Acute urticaria (AU) is a common condition that often presents in childhood. Although there is a general perception of cyclic annual trends in AU, no one has tried to identify any seasonal variation on its prevalence and incidence, associate environmental influences and impute geographic, ethnic, or even genetic features that may contribute to its onset. We aimed to analyze the influence of climate and geographic parameters on annual fluctuation of AU cases referred to the Emergency Departments (EDs) of Norwich (UK) and Heraklion (Crete, Greece), compare all identifiable potential triggers and severity, and calculate the prevalence and incidence of AU. Record-based data of all children up to 14 yr of age referred to both EDs between June 2005 and May 2007 were examined retrospectively. Demographic characteristics and any potential identifiable triggers of AU were recorded and compared. Poisson's regression was utilized to examine any influence of meteorological parameters on AU incidence. Edwards' test for seasonality was applied to identify any significant seasonal trend of the AU incidence within each city. Seven hundred and twenty-nine AU cases were identified (324 in Norwich and 405 in Heraklion), among 56,624 total referrals (28,931 and 27,693 cases, respectively). Respiratory infections were found to be the most commonly associated potential triggers of AU and food allergens the least. AU cases and incidence rates in both cities were equally distributed during the study period. A non-significant seasonal trend in AU incidence (October, April-May) was observed in Norwich, in contrast to a significant seasonal pattern (December, February-May) of AU in Heraklion. Temperature was inversely associated with AU incidence, while the statistically significant effect of relative humidity varied. Acute childhood urticaria shows a similar epidemiological pattern in northern and southern Europe regardless of the expected differences in genetic, geographic, and environmental background. Temperature and humidity are correlated with AU incidence. Seasonality of several acute respiratory viral infections, the most prominent associated trigger of AU, coincides with the observed AU seasonality, suggesting a potential linkage. However, this needs to be elucidated from larger epidemiological studies.

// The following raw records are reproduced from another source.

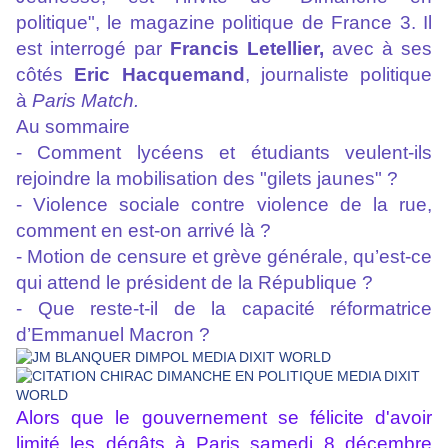
politique", le magazine politique de France 3. Il
est interrogé par
Francis Letellier,
avec à ses
côtés
Eric Hacquemand
, journaliste politique
à
Paris Match.
Au sommaire
- Comment lycéens et étudiants veulent-ils
rejoindre la mobilisation des "gilets jaunes" ?
- Violence sociale contre violence de la rue,
comment en est-on arrivé là ?
- Motion de censure et grève générale, qu’est-ce
qui attend le président de la République ?
- Que reste-t-il de la capacité réformatrice
d’Emmanuel Macron ?
Alors que le gouvernement se félicite d'avoir
limité les dégâts à Paris samedi 8 décembre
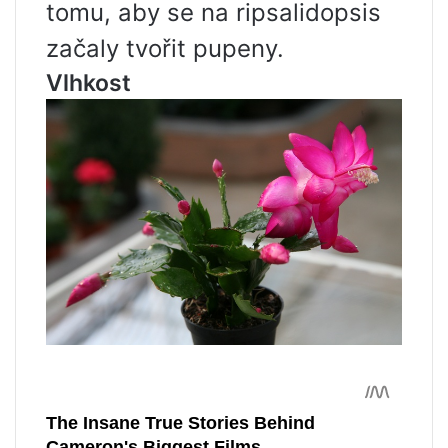
tomu, aby se na ripsalidopsis
začaly tvořit pupeny.
Vlhkost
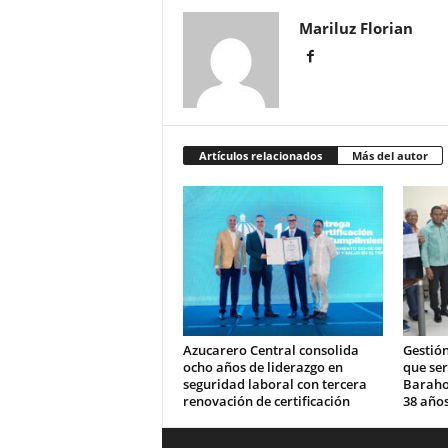
Mariluz Florian
Artículos relacionados
Más del autor
Azucarero Central consolida
Gestión
ocho años de liderazgo en
que se
seguridad laboral con tercera
Barahon
renovación de certificación
38 años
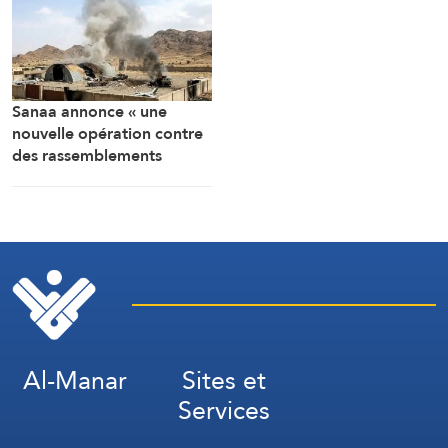
Sanaa annonce « une
nouvelle opération contre
des rassemblements
militaires saoudiens à
Marib »
Al-Manar
Sites et
Services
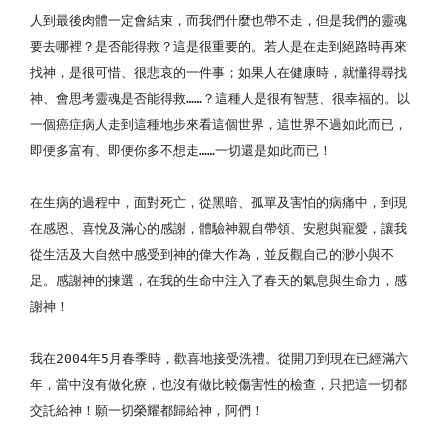
人到最後肉體一定會結束，而我們什麼也帶不走，但是我們的靈魂
要去哪裡？是否能得救？這是很重要的。若人是在走到絕路時再來
找神，是很可惜、很悲哀的一件事；如果人在健康時，就懂得尋找
神、會思考靈魂是否能得救……？這種人是很有智慧、很幸福的。以
一個癌症病人走到這種地步來看這個世界，這世界不過如此而已，
即便多富有、即便你多不想走……一切還是如此而已！
在生病的過程中，面對死亡，從黑暗、孤單及害怕的病痛中，到現
在感恩、喜悅及滿心的感謝，體驗神親自帶領、安慰與寵愛，讓我
從生活及大自然中感受到神的偉大作為，並反觀自己的渺小與不
足。感謝神的揀選，在我的生命中注入了春天的氣息與生命力，感
謝神！
我在2004年5月春季時，歡喜地接受洗禮。從開刀到現在已經滿六
年，當中沒有做化療，也沒有做比較傷害性的檢查，只把這一切都
交託給神！願一切榮耀都歸給神，阿們！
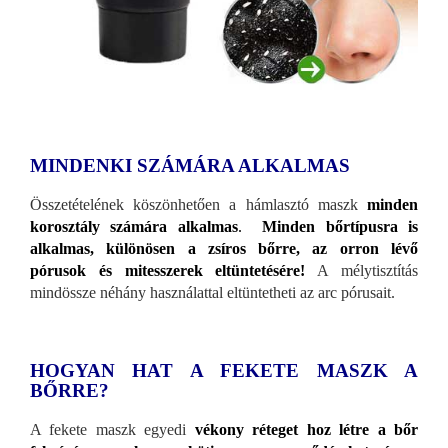
MINDENKI SZÁMÁRA ALKALMAS
Összetételének köszönhetően a hámlasztó maszk
minden
korosztály számára alkalmas
.
Minden bőrtípusra is
alkalmas, különösen a zsíros bőrre, az orron lévő
pórusok és mitesszerek eltüntetésére!
A mélytisztítás
mindössze néhány használattal eltüntetheti az arc pórusait.
HOGYAN HAT A FEKETE MASZK A
BŐRRE?
A fekete maszk egyedi
vékony réteget hoz létre a bőr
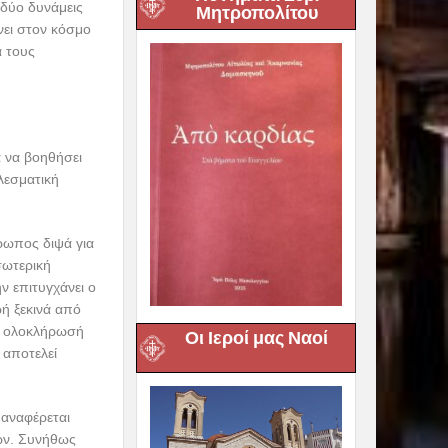
 δύο δυνάμεις
Μητροπολίτου
ίνει στον κόσμο
α τους
α να βοηθήσει
λεσματική
ρωπος διψά για
σωτερική
ν επιτυγχάνει ο
ή ξεκινά από
 η ολοκλήρωσή
Οι Ιεροί μας Ναοί
 αποτελεί
 αναφέρεται
ων. Συνήθως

急性荨麻疹(AU)是一种常见的疾病,通常在儿童时期出现。尽管人们普遍认为 AU 存在周期性的年度趋势,但没有人试图确定其患病率和发病率的任何季节性变化,也没有将环境影响与可能导致发病的地理、种族甚至遗传特征联系起来。我们旨在分析气候和地理参数对诺里奇(英国)和伊拉克利翁(克里特岛,希腊)急诊部(ED)就诊的 AU 病例年度波动的影响,比较所有可识别的潜在诱因和严重程度,并计算 AU 的患病率和发病率。回顾性分析了 2005 年 6 月至 2007 年 5 月期间在这两个 ED 就诊的所有 14 岁以下儿童的记录数据。记录了人口统计学特征和任何可能的 AU 潜在诱因,并进行了比较。利用泊松回归检验气象参数对 AU 发病率的影响。应用爱德华季节性检验识别每个城市 AU 发病率的任何显著季节性趋势。共确定了 729 例 AU 病例(诺里奇 324 例,伊拉克利翁 405 例),56624 例总转诊病例中(分别为 28931 例和 27693 例)。呼吸道感染被认为是最常见的 AU 相关潜在诱因,而食物过敏原则是最少的。在研究期间,两个城市的 AU 病例和发病率都分布均匀。诺里奇的 AU 发病率呈非显著季节性趋势(10 月、4 月至 5 月),而伊拉克利翁的 AU 发病率呈显著季节性模式(12 月、2 月至 5 月)。温度与 AU 发病率呈负相关,而相对湿度的统计学显著影响则不同。急性儿童荨麻疹在北欧和南欧表现出相似的流行病学模式,尽管遗传、地理和环境背景存在预期差异。温度和湿度与 AU 发病率相关。几种急性呼吸道病毒感染的季节性,即 AU 最主要的相关诱因,与观察到的 AU 季节性一致,这表明可能存在联系。然而,这需要从更大的流行病学研究中阐明。